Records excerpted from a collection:
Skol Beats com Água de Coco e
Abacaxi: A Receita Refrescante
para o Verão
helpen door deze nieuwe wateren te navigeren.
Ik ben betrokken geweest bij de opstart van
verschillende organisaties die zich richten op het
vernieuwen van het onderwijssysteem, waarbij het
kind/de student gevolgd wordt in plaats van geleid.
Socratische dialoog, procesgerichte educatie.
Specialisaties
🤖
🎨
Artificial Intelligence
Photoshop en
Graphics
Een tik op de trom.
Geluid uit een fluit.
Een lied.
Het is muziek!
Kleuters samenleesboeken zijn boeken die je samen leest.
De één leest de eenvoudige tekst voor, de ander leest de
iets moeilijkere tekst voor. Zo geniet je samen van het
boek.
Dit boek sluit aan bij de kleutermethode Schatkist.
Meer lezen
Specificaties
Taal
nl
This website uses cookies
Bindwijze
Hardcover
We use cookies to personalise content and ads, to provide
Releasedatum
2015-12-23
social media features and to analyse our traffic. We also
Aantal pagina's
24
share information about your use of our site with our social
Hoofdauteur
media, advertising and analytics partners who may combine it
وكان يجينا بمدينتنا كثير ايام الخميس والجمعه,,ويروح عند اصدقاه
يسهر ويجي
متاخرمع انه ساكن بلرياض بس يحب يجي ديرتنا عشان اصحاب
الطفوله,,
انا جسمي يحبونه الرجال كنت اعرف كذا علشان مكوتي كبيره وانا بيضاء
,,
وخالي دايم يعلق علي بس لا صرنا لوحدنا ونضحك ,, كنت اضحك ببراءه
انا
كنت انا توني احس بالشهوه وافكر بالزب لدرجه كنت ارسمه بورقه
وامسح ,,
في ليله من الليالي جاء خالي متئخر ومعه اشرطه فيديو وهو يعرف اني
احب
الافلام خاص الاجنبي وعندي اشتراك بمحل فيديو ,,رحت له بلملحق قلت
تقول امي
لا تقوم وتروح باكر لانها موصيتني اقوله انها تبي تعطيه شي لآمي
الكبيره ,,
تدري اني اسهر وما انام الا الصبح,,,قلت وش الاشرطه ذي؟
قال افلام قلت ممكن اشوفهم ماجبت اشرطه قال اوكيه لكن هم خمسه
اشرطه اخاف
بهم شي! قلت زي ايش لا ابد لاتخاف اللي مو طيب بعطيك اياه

**Problem statement**: Your reply must be one number: the count of lines in the records above that contain the string "tekst".

**Written reply**: 2